Minyak jelantah yang biasanya dibuang karena sudah tidak terpakai, ternyata bernilai ekonomis jika masyarakat mengetahuinya. Tiga sekawan, yaitu M. Rizky Ramadhan, Ahmad Khairul, dan Nifrianto Setiawan, berhasil memanfaatkan limbah minyak jelantah, bahkan mendulang untung dari pengolahannya.
Melalui CV Arah Baru Sejahtera yang didirikan pada 2019 di Pekanbaru, Riau, minyak jelantah itu berhasil dikumpulkan menjadi bahan baku untuk dijadikan biodiesel. “Lalu, kami ekspor ke beberapa negara yang bisa mengolahnya menjadi biodiesel,” ujar Rizky yang telah mengekspor produknya ke Singapura, Belanda, Italia, dan Korea Selatan.
Untuk mendapatkan minyak jelantah, pihaknya telah menyiapkan gudang di beberapa kota di Indonesia. Setiap bulan tiap-tiap gudang menyetor minyak jelantah dalam jumlah berbeda-beda. Gudang di Medan, umpamanya, bisa mengumpulkan hingga 60 ton atau tiga kontainer (1 kontainer sekitar 20 ton). Lalu, di Aceh 10 ton, Pekanbaru 2-3 kontainer, Padang 10 ton, Bengkulu 5 ton, dan Makassar 500 kg.
“Selama ini yang paling banyak di Medan dan Pekanbaru karena kedua kota tersebut sudah dibangun sebagai gudang awal,” ungkap pria kelahiran Pekanbaru 1996 ini.
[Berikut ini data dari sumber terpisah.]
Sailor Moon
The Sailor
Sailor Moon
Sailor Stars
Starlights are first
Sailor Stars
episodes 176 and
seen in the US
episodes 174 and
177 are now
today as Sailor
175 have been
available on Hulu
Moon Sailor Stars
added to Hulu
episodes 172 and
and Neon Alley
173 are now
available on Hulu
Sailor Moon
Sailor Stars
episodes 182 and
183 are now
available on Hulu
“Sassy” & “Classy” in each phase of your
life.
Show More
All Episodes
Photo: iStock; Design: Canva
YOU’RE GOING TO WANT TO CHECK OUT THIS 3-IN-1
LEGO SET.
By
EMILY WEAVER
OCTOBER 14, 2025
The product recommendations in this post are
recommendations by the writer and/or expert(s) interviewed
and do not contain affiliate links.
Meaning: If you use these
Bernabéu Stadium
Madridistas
Dengan modal awal sekitar Rp 50 jutaan ⸺setiap orang setor Rp 15 juta - 20 juta⸺ usahanya kini mulai berkembang sangat baik. Pihaknya gencar melakukan program marketing dan sosialisasi, termasuk meyakinkan warga setempat untuk mengumpulkan minyak jelantah.
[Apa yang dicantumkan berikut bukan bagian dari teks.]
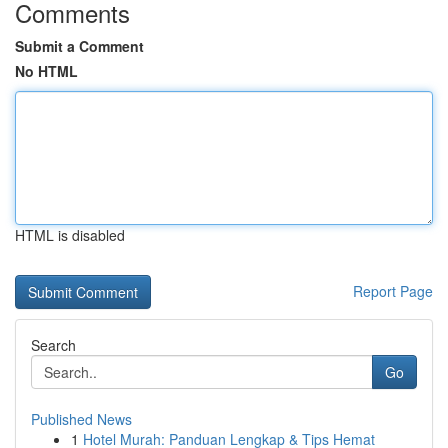
Comments
Submit a Comment
No HTML
HTML is disabled
Report Page
Search
Go
Published News
1
Hotel Murah: Panduan Lengkap & Tips Hemat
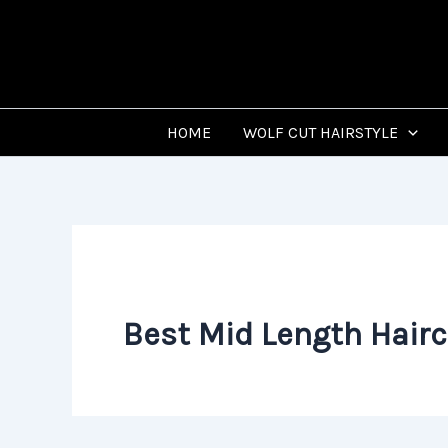
Skip
to
content
HOME
WOLF CUT HAIRSTYLE
Best Mid Length Hairc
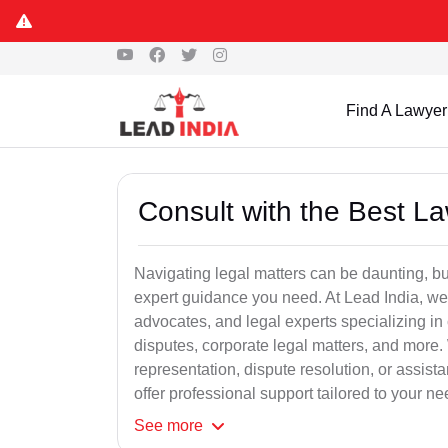
Find A Lawyer
Consult with the Best L
Navigating legal matters can be daunting, bu
expert guidance you need. At Lead India, we
advocates, and legal experts specializing in 
disputes, corporate legal matters, and more.
representation, dispute resolution, or assist
offer professional support tailored to your ne
See
more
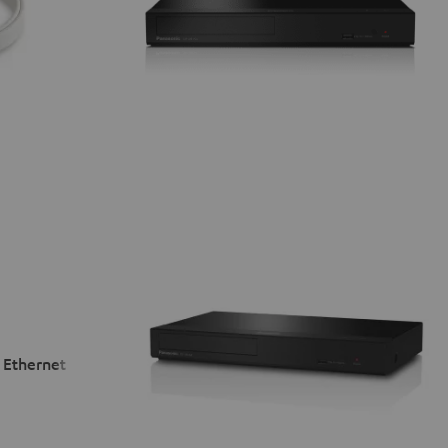
 Ethernet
“Jadi, untuk meyakinkan warga/masyarakat dengan adanya kegiatan ini, kami melakukan sosialisasi dari tingkat RT sampai kecamatan. Itu kami sosialisasikan ke ibu-ibu rumah tangga, melalui program Bank Jelantah Pekanbaru,” Rizky menceritakan perjuangannya.
Bank Jelantah itulah yang menyalurkan limbah minyak. Biasanya, bank itu untuk meminjam dan menukar uang. Nah, kalau di Bank Jelantah, minyak jelantah bisa ditukar dengan uang.
Pihaknya pun membentuk kelompok ibu rumah tangga di setiap RT untuk mengumpulkan minyak jelantah yang bisa ditukar dengan uang di tiap posko yang sudah dibentuk. Untuk melakukan sosialisasi ke setiap rumah, dibutuhkan waktu 1-2 bulan secara intens. Pihaknya secara door-to-door menjelaskan keuntungan bergabung untuk menyetorkan minyak jelantah ke Bank Jelantah.
“Untuk bergabung ke Bank Jelantah, bisa langsung ke saya melalui WhatsApp atau dari contact person yang dapat dihubungi di kota tersebut atau melalui laman media sosial kami di Facebook, bisa juga di Instagram, dan ada juga TikTok,” kata Rizky.
Selain menggandeng kelompok ibu rumah tangga dan komunitas, serta promosi melalui media sosial, pihaknya juga melakukan kerjasama dengan perusahaan/pelaku usaha dan restoran yang menggunakan minyak goreng. Kemudian, membuat program sedekah dengan menggandeng yayasan, juga ada program menukar jelantah menjadi emas ataupun sembako untuk membantu masyarakat atau pelaku usaha yang membutuhkan. “Jadi, untuk program marketing-nya, kami usahakan dengan segala macam cara,” ujarnya.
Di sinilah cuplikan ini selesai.